If SafeAuth, is distributed under {GNU GPL 3.0, GNU LGPL 3.0, MPL 2.0}, would Laura and her team be allowed to release the improved version of SafeAuth under each of the {GNU GPL 3.0, GNU LGPL 3.0, MPL 2.0} licenses?

Scenario 5

Laura who works for GreatSoftware Inc. has changed the open version of SafeAuth found on the Web and added a new, stronger cryptographic algorithm to it. Despite Laura’s intentions to release the modified version of SafeAuth as open source, her manager sees a very strong competitive advantage for their products and decides not to release the modified version as open source.

Considering that the new product is going to be distributed under a commercial license, if SafeAuth is distributed under the {GNU GPL 3.0, GNU LGPL 3.0, MPL 2.0}, can Laura and her team use the modified version as part of their new product?

Scenario 6

Shaoqing believes there are unhappy users out there willing to pay for a premium email client. To get to market faster, she decided to use an open source implementation of the Simple Mail Transfer Protocol (SMTP).

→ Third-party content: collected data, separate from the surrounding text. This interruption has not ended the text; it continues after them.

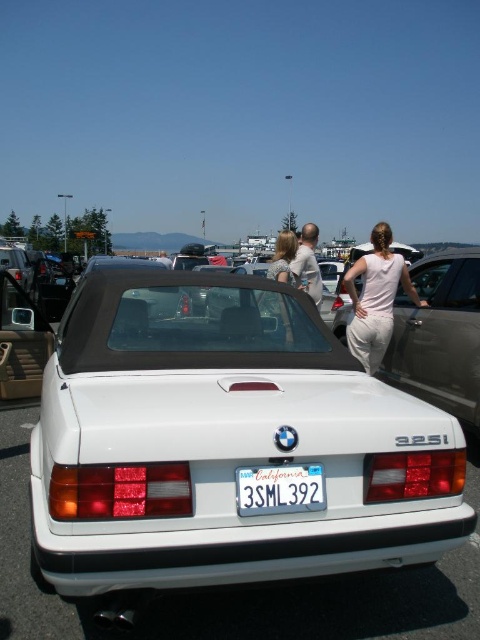 Does white plastic license plate at center have a greater width compared to light beige fabric shirt at center?

In fact, white plastic license plate at center might be narrower than light beige fabric shirt at center.

Which of these two, white plastic license plate at center or light beige fabric shirt at center, stands shorter?

Standing shorter between the two is white plastic license plate at center.

Does point (297, 467) come farther from viewer compared to point (300, 234)?

No, (297, 467) is closer to viewer.

Where is `white plastic license plate at center`? This screenshot has height=640, width=480. white plastic license plate at center is located at coordinates (279, 490).

Does white matte sedan at center have a smaller size compared to white cotton shirt at center?

Actually, white matte sedan at center might be larger than white cotton shirt at center.

Between point (218, 442) and point (347, 333), which one is positioned behind?

Positioned behind is point (347, 333).

Is point (304, 518) closer to camera compared to point (357, 340)?

Yes, point (304, 518) is in front of point (357, 340).

The width and height of the screenshot is (480, 640). Find the location of `white matte sedan at center`. white matte sedan at center is located at coordinates (225, 442).

Can you confirm if white plastic license plate at center is positioned above matte beige dress at center?

No, white plastic license plate at center is not above matte beige dress at center.

Between white plastic license plate at center and matte beige dress at center, which one has more height?

matte beige dress at center

What do you see at coordinates (279, 490) in the screenshot? I see `white plastic license plate at center` at bounding box center [279, 490].

You are a GUI agent. You are given a task and a screenshot of the screen. Output one action in this format:
    pyautogui.click(x=<x>, y=<y>)
    Task: Click on the white plastic license plate at center
    
    Given the screenshot: What is the action you would take?
    pyautogui.click(x=279, y=490) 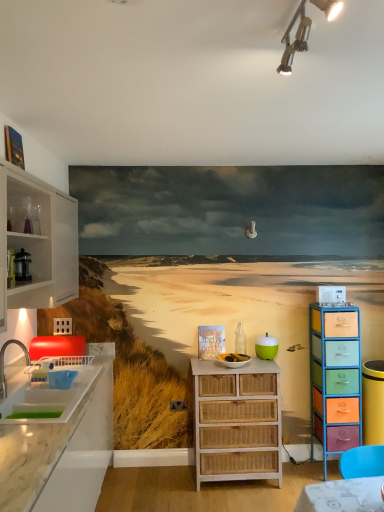 Identify the location of blank space to the left of white wicker chest of drawers at center, acting as the first chest of drawers starting from the left. (157, 488). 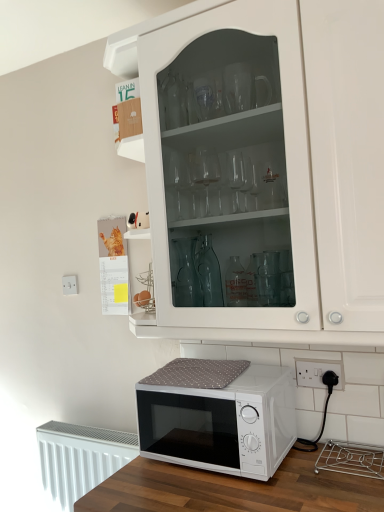 Find the location of a particular element. The height and width of the screenshot is (512, 384). empty space that is ontop of white matte microwave at lower center (from a real-world perspective) is located at coordinates (214, 366). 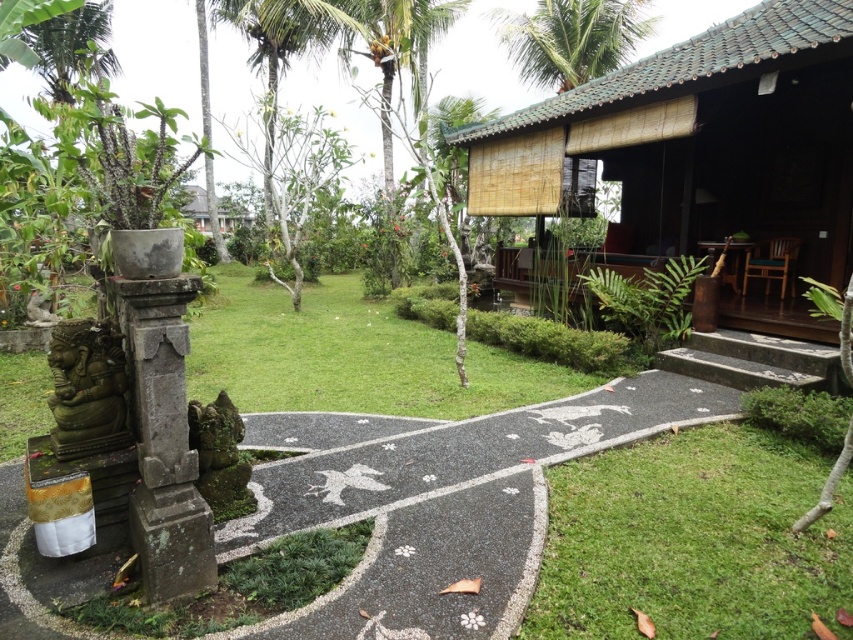 From the picture: You are standing at the entrance of the garden and see two points marked on the pathway. The first point is located at coordinates point (581, 172) and the second point is at point (585, 54). Which point is closer to you as you face the pathway leading towards the building?

Point (581, 172) is in front of point (585, 54), so the first point is closer to you as you face the pathway leading towards the building.

You are a gardener planning to water the green grass at lower right and the green leafy palm tree at upper center. Based on their positions, which one is closer to the left edge of the garden?

The green grass at lower right is positioned on the left side of green leafy palm tree at upper center, so the green grass at lower right is closer to the left edge of the garden.

You are a visitor walking along the pathway and want to take a photo of both the matte bamboo hut at center and the green leafy palm tree at upper center. Which object should you focus on first to ensure both are in the frame?

The matte bamboo hut at center is closer to the viewer than the green leafy palm tree at upper center, so focus on the matte bamboo hut at center first to ensure both are in the frame.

If the SMTP implementation is released under {GNU GPL 3.0, GNU LGPL 3.0, MPL 2.0}, would Shaoqing be allowed to fork the SMTP project and change the fork’s license to the {GNU GPL 3.0, GNU LGPL 3.0, MPL 2.0} license in order to use it in her commercial e-mail client?

Scenario 7

Shaoqing has been trying to optimize the way her email client handles old e-mails. Browsing on the Web, she found a fairly sophisticated implementation of a compression algorithm on a software developer’s blog that could be used on archived emails. The algorithm implementation has hundreds of lines of code and does not include an explicit license, but there is a copyright notice on the blog that states “All Rights Reserved”.

If Shaoqing used the source code she found on the blog in her e-mail client, would be allowed to distribute the e-mail client commercially under the {GNU GPL 3.0, GNU LGPL 3.0, MPL 2.0} license?